I want mozilla to charge a reasonable price for app developers. Basically, not 30%, but 10%. I want them to be self sustaining and successful, but also apply pricing pressure on the other markets who are just charging waaayyyy too much. I can't believe even MS is getting into the game, making an app used to be free...
In order to provide phone-bill based billing, opposed to credit card based, Mozilla will need a large healthy margin.
Phone companies want semi-ridiculous fees which make paypal & credit card's 3% look generous. Yet I think Mozilla would be wise to leave phonebilling open as an option. Carriers demand profit and are scared of Apple making them redundant.
That 30% is thus leverage and running things close to cost at 10% would reduce Firefox OS's appeal to carriers. At the end of the day Mozilla needs to keep the carriers happy to succeed.
I was confused by this statement, which I think you're referring to:
"Firefox add-ons are free and those for Firefox OS will certainly be free also."
I'm not sure if that means there will be no paid apps for Firefox OS, or that Mozilla won't take a cut on paid apps, or just that Mozilla won't charge developers a fee to list an app.
I hope it's the last option. They should allow paid apps and take a small cut, as you said, so they have a funding source other than Google, increasingly their competitor.
But they have time to figure out the funding aspect. I just looked up the story about the latest Google/Mozilla deal in December (I'd forgotten the details), and it turns out it's almost $900 million over three years: https://allthingsd.com/20111222/google-will-pay-mozilla-almo...
I agree so much. Not-for-profit asking 30% ? Really? Really-really? Yes sure you need money to go on making stuff, but as much as Apple and Google? Give me a break.
That's for-profit, nothing more, nothing less.
Want devs? Well, just take whatever is needed to drive the infrastructure, not a penny more.
I would be interested in seeing the numbers on this, as I have a hard time figuring out how they could not make a huge profit on selling other people's work.
Thanks for the link. It may not be a cash cow in comparison to the rest of Apple's business, but a 44% gross profit margin sounds pretty substantial to me.
I think you misread that article. In the most basic sense, it isn't possible for Apple to get 44% profit margin when developers get 70%.
Here's how I understand the argument in the article (but keep in mind the numbers are as of 2010 so they aren't current.)
Basically, the article is saying that Apple claimed that developers earned $1 billion through 2010. Since developers earn 70%, the total revenue coming into Apple would be a billion / .7 = 1.428 billion giving them a profit of $428 million (matching the figure in the article).
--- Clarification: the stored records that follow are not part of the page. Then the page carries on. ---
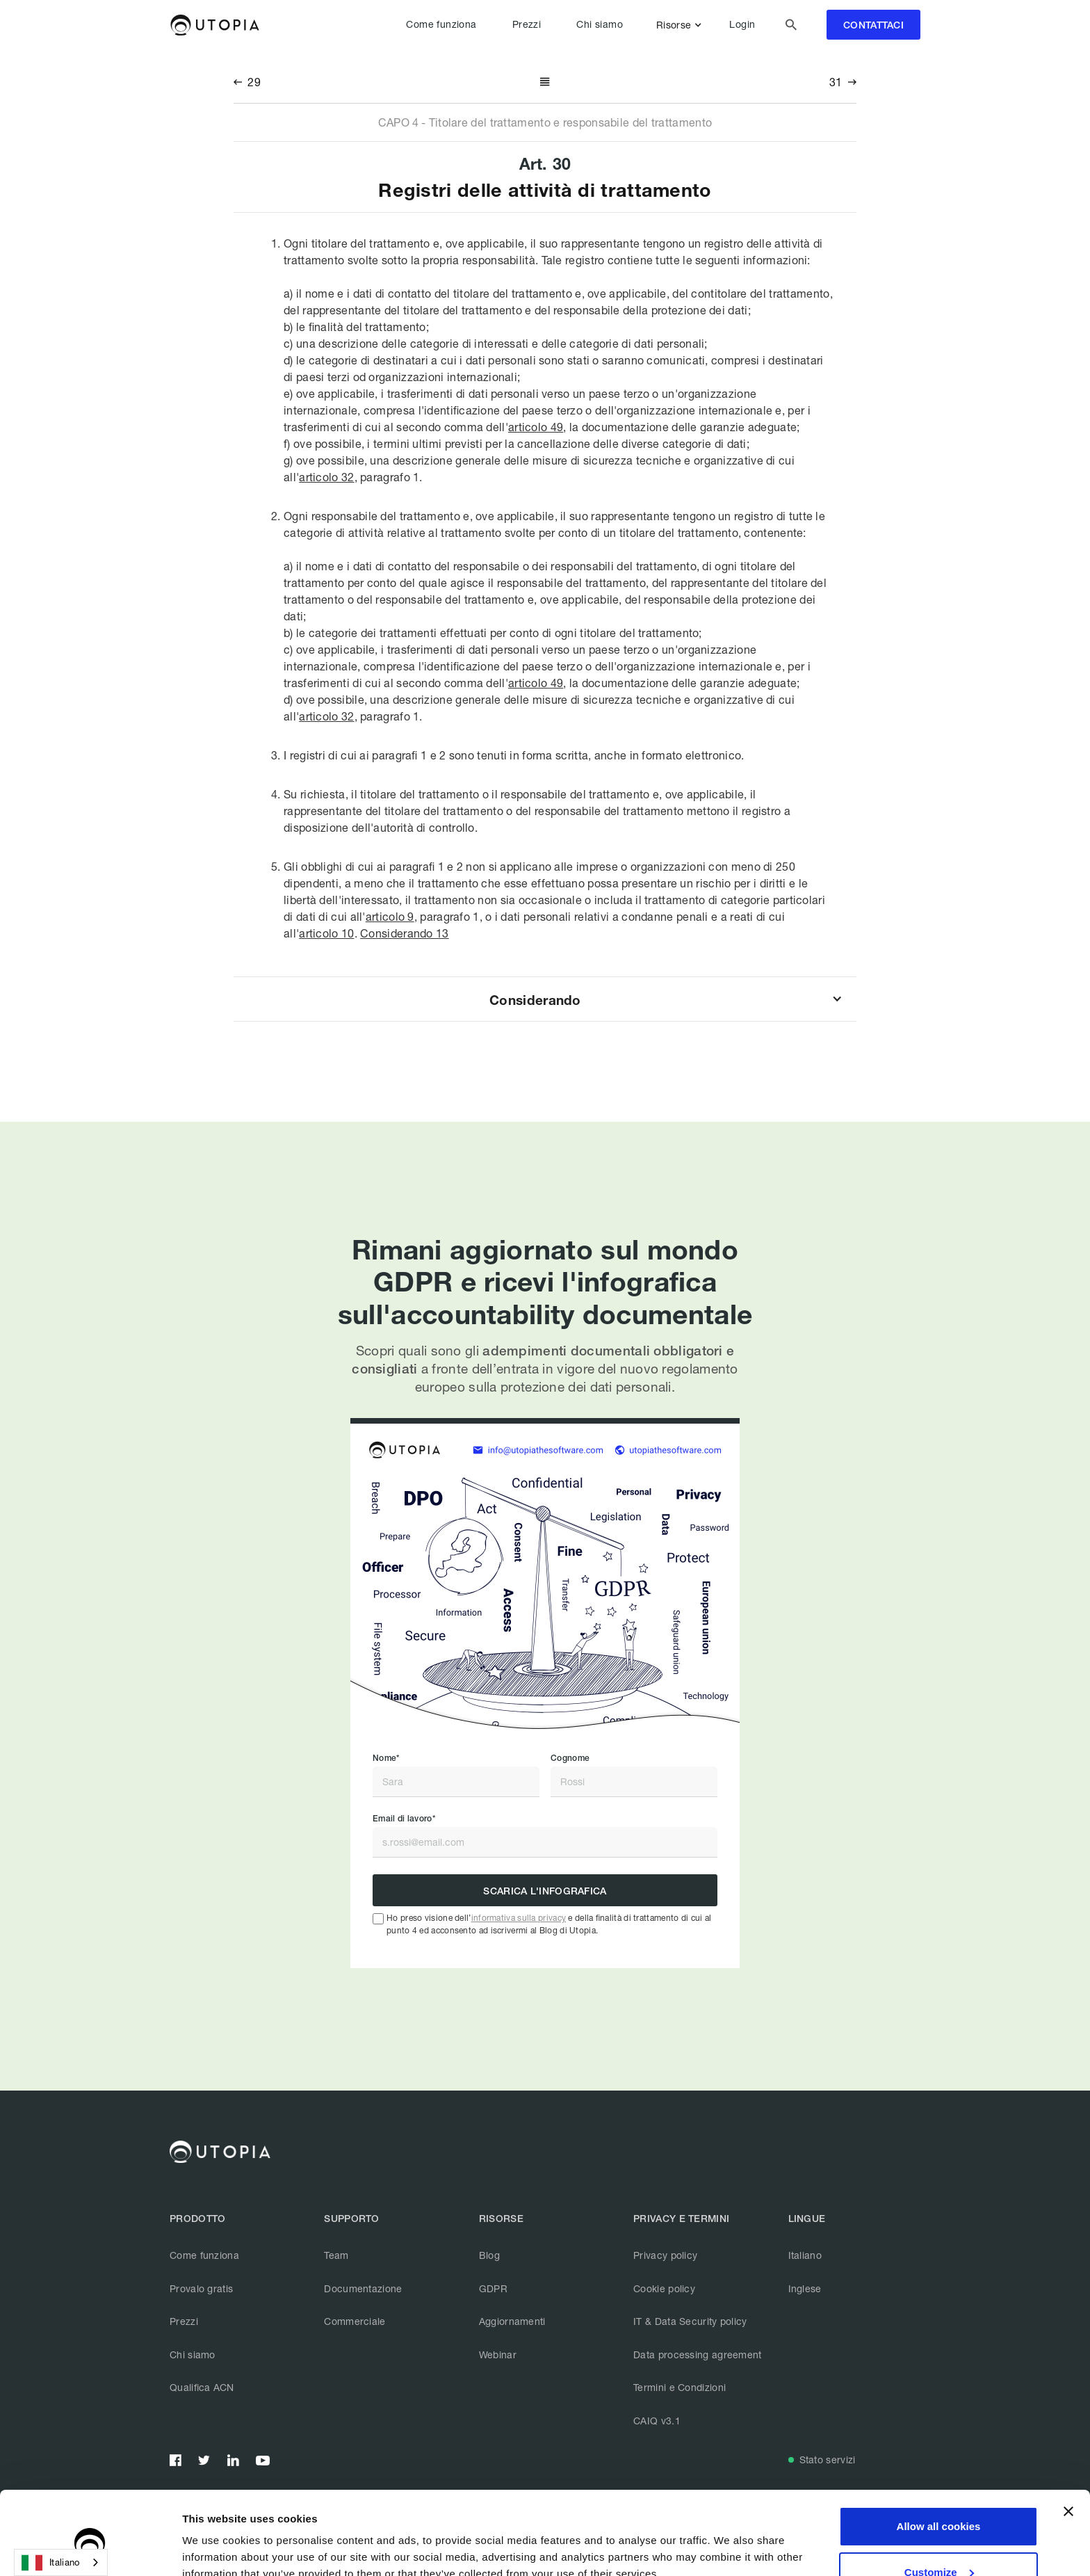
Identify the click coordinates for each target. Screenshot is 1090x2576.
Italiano (805, 2255)
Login (742, 24)
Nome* (386, 1758)
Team (336, 2255)
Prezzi (526, 24)
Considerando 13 (404, 933)
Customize (939, 2508)
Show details (214, 2548)
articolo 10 (326, 933)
Then the article does some estimations about how much of that $428 million goes to the credit card company and is used for processing instead of being Apple's profit and calculates that Apple only gets 44% of their 30% as profit. (Although comments on the article suggest that Apple might be able to get more favorable deals with the credit card company than what was used in the estimations.)
So if you trust the article's credit processing fee assumptions, then Apple gets $189 million of the $1.428 billion which is about 13%. And if you factor in their costs for free apps ($81 million is cited in the article), the effective percentage becomes ((189-81)/189) * 13% = 7%.
Edit: I'm pretty sure these numbers are the right interpretation of the article. Somebody in the comments mentioned that the 44% should be 14% net profit since it matches some graph that I haven't seen and that seems similar to the 13% I got in the above calculations.
I don't know anything about the app store, but the 70% is purportedly the developer's revenue from someone's app purchase. The 44% profit margin would mean that about half of Apple's 30% app-revenue-cut goes to the cost of running the store and a little less than half goes to Apple's coffers.
Right. But I think the more significant number is what percentage of a user's purchase becomes profit for Apple. After including expenses for free apps (assuming the numbers in the article are accurate and keeping in mind this is old data), the profit margin on that 30% drops from 44% to around 25% such that Apple nets about 7% of App Store sales.
Before you make such demands, it is not perhaps a good idea to understand where that 30% fee goes? Hosting, distribution, payment collection etc are an important part of an app market and they aren't free.
They won't lock down the distribution source as Apple does so you might have competition among marketplace providers. If you think 30% is too high, you are free to create your own marketplace with a 10% cut.